-------- Data shown

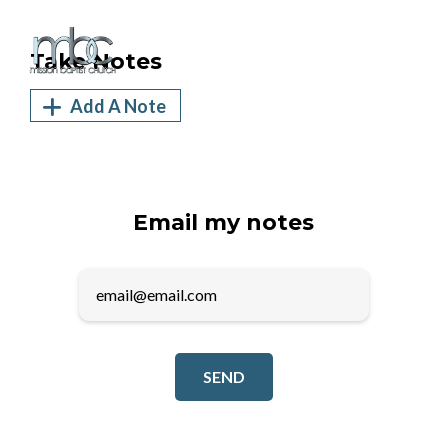
Take Notes
Add A Note
Email my notes
SEND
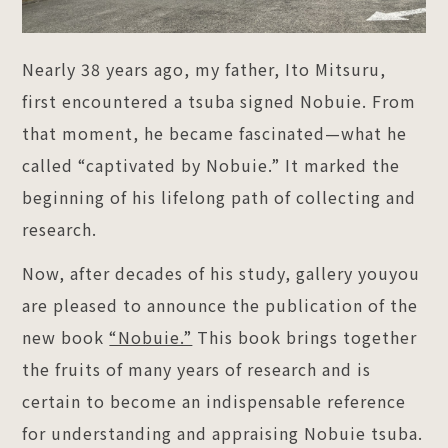
Nearly 38 years ago, my father, Ito Mitsuru,
first encountered a tsuba signed Nobuie. From
that moment, he became fascinated—what he
called “captivated by Nobuie.” It marked the
beginning of his lifelong path of collecting and
research.
Now, after decades of his study, gallery youyou
are pleased to announce the publication of the
new book
“Nobuie.”
This book brings together
the fruits of many years of research and is
certain to become an indispensable reference
for understanding and appraising Nobuie tsuba.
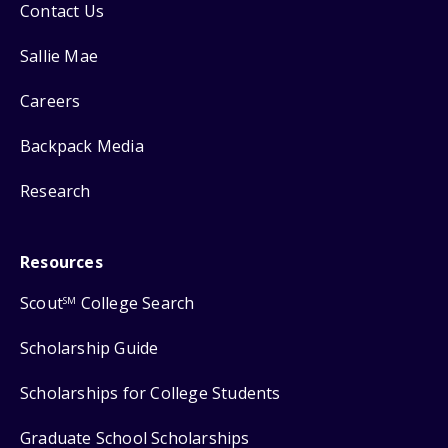
Contact Us
Sallie Mae
Careers
Backpack Media
Research
Resources
Scout
College Search
SM
Scholarship Guide
Scholarships for College Students
Graduate School Scholarships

----------------

== Directions ==
Output only the lines from the line that contains "College Search" through the end of the entries, both included, exactly as they appear.

== Response ==
College Search
SM
Scholarship Guide
Scholarships for College Students
Graduate School Scholarships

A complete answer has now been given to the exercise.